Activation of Fibrinolysis System at the Main Arterial and Venous Vessels Thrombosis with the Treatment of Gene-Engineering Thrombolythic Drug ‘Triasa’

Abstract number: P1958

Kruchinsky¹ N, Plenina² L, Akulich¹ N, Tepljakov¹ A, Tsymanovich² S

¹¹Research Institute for Ecopathology and Occupational Diseases, Mogilev, Republic of Belarus ¹¹Research Institute for Ecopathology and Occupational Diseases, Mogilev, Republic of Belarus ²²‘Dialeck Ltd.’, Minsk, Republic of Belarus

Goal:  The purpose of the present research was studying safety and efficiency domestic gene-engineering Drug for thrombolysis ‘Triasa’ at carrying out of clinical tests (GCP) at 20 patients with thromboses main (arterial and venous) vessels.

Objectives and methods:  'Triasa’ represents the albuminous complex (active substance – the enzyme triasa) received and cleared from cell-culture of a liquid imperfect saprophytic of mushroom ‘Trichothecium rozeum’. This Drug for thrombolysis possesses activated fibrinolytic, thrombolytic and anti-inflammatory action, plasminogen activated, transforming it in plasmin, and renders direct fibrinolytic action. Prior to the beginning of carrying out of clinical tests of preparation ‘Triasa’ a series of experiments in vitro with use of blood of 22 volunteers for revealing an optimum doze of ‘Triasa’ has been lead. At each volunteer got on 50.0 ml of blood with subsequent its division on 10.0 ml, in which the ‘Triasa’ in various (3, 15, 150, 300 and 600 U/ml) concentration was added. Haemostasis System state research was spent before addition the drug (an initial condition), in 30 and 60 minutes after its addition in blood. The haemostasis was studied using evaluation of the platelet aggregation, coagulation, anticoagulant and fibrinolysis activity (25 parameters).

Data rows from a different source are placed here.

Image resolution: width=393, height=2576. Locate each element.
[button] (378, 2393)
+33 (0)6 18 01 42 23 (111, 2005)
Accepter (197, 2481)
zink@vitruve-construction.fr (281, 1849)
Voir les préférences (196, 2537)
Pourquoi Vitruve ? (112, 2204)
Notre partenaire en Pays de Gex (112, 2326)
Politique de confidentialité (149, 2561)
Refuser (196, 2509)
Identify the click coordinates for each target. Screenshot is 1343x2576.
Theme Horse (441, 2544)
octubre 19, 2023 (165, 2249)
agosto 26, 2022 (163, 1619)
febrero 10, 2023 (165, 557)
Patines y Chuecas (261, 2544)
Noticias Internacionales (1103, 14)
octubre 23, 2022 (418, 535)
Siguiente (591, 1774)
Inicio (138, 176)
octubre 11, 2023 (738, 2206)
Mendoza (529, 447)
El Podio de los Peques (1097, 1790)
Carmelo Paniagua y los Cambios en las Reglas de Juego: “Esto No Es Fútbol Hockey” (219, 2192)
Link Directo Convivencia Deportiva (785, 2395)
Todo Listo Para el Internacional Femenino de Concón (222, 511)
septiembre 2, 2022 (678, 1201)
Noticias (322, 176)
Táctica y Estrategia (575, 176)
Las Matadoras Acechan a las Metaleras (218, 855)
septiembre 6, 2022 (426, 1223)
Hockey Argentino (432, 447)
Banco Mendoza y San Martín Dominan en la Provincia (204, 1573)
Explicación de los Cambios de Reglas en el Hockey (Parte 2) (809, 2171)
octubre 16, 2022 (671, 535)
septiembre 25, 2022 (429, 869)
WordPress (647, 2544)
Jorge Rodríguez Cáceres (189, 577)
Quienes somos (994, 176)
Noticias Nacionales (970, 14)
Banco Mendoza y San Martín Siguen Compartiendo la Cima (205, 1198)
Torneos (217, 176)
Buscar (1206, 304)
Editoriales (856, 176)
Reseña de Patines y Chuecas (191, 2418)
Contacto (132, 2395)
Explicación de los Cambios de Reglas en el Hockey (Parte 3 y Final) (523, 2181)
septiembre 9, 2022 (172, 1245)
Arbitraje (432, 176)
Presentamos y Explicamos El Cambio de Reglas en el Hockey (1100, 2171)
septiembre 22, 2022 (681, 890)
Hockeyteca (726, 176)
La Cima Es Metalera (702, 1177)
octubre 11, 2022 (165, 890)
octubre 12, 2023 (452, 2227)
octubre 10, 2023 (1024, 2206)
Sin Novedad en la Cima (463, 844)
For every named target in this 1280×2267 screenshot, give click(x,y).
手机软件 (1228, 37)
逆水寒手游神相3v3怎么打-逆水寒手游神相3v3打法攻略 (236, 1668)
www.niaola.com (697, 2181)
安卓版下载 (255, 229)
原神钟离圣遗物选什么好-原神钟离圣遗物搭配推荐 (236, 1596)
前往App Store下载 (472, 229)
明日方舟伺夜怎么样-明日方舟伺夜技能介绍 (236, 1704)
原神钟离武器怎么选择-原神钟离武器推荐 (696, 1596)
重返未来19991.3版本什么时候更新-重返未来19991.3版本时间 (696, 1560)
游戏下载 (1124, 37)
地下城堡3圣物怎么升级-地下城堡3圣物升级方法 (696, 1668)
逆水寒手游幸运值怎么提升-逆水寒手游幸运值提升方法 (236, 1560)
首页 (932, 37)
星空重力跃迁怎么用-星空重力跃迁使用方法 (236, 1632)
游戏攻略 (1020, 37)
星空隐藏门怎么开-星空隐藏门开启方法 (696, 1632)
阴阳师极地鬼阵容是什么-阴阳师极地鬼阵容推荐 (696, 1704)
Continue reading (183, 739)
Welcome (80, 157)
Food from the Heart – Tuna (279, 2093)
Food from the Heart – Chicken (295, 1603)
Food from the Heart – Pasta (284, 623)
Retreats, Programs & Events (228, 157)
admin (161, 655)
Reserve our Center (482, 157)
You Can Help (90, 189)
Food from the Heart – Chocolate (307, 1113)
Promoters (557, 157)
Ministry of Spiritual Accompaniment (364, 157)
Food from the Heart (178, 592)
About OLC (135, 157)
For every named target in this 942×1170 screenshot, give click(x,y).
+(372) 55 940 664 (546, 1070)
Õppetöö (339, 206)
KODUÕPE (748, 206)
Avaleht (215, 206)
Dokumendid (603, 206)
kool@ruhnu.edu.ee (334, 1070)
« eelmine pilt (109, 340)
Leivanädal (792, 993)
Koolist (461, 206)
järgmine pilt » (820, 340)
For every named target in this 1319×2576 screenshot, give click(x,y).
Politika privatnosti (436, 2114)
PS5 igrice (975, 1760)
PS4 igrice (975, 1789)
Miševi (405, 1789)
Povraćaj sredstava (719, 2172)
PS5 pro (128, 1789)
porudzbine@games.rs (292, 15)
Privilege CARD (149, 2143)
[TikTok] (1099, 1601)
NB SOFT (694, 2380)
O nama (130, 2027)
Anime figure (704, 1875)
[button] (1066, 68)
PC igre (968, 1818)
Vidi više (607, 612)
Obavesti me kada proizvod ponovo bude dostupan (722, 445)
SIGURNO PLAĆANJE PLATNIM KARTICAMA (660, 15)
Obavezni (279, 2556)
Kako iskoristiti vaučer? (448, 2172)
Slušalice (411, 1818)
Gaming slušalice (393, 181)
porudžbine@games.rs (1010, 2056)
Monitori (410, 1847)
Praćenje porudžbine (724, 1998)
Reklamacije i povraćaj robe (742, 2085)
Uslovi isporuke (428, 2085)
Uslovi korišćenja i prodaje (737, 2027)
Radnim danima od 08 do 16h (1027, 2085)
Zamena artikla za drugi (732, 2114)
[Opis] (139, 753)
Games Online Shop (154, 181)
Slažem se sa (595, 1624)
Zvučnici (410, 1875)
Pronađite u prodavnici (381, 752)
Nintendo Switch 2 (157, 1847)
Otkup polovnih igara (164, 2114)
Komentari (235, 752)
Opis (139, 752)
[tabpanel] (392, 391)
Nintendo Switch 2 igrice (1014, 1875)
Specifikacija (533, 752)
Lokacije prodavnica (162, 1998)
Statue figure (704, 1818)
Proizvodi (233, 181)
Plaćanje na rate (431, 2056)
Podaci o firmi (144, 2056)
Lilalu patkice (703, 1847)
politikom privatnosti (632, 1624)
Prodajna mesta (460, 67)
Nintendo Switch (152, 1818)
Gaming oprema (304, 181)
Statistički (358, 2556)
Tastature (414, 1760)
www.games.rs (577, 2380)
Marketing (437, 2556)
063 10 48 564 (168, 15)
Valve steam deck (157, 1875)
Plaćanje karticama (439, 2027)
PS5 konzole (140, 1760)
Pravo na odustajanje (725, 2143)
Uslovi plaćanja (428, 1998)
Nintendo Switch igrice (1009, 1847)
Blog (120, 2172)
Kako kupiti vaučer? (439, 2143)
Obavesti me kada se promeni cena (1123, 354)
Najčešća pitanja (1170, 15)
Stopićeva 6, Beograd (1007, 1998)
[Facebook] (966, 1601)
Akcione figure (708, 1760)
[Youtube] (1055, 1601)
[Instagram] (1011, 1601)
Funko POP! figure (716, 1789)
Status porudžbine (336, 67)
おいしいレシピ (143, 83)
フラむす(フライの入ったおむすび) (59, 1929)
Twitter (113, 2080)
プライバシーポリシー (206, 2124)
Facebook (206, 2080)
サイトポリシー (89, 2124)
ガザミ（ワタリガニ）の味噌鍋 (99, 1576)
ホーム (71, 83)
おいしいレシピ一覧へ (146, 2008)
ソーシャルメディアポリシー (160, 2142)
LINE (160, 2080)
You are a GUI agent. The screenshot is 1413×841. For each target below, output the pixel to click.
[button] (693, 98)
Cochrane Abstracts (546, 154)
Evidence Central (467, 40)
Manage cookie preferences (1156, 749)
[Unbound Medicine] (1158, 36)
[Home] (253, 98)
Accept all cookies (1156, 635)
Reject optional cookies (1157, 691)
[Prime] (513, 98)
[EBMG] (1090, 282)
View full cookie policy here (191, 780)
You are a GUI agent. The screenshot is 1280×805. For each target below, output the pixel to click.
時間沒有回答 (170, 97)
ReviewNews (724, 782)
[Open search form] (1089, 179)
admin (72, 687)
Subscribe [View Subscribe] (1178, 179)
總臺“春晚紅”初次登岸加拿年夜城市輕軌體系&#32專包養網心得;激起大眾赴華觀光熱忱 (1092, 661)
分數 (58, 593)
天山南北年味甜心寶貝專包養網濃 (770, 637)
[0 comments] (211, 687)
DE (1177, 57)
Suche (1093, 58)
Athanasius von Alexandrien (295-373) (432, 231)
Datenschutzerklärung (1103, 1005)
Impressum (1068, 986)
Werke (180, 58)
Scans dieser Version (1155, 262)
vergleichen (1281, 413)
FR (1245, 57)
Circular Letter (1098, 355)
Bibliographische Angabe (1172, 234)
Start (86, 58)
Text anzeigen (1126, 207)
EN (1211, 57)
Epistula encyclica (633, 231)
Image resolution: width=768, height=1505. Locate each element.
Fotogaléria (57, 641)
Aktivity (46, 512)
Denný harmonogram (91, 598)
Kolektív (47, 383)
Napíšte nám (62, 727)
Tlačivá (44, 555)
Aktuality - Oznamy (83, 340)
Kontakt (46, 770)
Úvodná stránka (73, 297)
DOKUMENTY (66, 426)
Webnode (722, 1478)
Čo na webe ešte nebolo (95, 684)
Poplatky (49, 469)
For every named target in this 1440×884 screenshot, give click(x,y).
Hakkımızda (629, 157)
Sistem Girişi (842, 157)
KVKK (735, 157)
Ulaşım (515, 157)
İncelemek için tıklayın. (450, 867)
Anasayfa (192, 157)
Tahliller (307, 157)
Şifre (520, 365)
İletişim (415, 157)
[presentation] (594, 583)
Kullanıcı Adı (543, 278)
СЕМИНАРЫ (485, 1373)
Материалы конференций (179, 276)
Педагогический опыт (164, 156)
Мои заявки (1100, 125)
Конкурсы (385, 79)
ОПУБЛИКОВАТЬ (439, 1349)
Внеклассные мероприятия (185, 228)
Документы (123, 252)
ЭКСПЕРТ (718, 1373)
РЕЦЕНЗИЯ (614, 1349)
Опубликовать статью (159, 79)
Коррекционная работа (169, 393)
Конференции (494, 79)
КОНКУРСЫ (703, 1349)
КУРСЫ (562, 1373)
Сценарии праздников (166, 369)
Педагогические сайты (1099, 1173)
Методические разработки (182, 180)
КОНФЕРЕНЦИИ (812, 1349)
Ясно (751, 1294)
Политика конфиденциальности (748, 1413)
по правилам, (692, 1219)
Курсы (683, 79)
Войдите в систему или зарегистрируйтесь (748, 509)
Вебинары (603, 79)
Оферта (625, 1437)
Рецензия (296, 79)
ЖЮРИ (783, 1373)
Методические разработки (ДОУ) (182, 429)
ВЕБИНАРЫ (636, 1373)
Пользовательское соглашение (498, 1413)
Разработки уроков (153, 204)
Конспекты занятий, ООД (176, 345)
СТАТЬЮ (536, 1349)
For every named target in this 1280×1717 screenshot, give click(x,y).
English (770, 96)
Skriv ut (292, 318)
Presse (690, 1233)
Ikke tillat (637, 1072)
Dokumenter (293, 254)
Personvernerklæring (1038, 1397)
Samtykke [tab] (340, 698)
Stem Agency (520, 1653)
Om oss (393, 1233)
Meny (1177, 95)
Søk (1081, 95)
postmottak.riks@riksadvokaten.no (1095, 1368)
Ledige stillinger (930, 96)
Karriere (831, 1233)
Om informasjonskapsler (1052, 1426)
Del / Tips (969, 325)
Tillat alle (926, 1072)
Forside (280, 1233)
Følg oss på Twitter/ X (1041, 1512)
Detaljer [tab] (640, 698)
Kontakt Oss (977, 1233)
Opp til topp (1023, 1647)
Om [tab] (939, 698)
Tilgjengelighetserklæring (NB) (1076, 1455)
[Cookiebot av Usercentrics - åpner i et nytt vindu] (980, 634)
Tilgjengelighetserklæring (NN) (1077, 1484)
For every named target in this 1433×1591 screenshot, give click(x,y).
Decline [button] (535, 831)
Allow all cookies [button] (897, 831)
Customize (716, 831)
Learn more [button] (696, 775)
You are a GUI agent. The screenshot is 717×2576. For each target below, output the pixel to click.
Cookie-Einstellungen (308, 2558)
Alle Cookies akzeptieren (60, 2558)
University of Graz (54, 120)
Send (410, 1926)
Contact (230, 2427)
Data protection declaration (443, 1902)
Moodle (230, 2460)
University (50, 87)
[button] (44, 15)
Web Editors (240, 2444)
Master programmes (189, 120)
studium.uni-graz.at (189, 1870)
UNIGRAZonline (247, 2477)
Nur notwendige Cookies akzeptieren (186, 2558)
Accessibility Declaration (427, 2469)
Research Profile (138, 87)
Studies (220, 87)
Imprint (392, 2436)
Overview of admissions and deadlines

Results:  The lead research in vitro has shown, that the optimal concentration of a preparation ‘Triasa’ for achievement of a comprehensible level to the fibrinolytic activity, not resulting in failure haemostasis imbalance it is possible to count 150 U/ml. The lead researches have shown good bearableness of ‘Triasa’ without the complications. ‘Triasa’ infusion in a doze of 200 000–500 000 U was promoted knocking over of hypercoagulation (statistically reliable APTT, decrease in fibrinogen concentration and D-dimers) state and fibrinolytic potential (statistically reliable of euglobulin fibrinolysis) activation.

Conclusion:  Clinical tests (GSP) of ‘Triasa’ can be continued at a heart attack of a myocardium.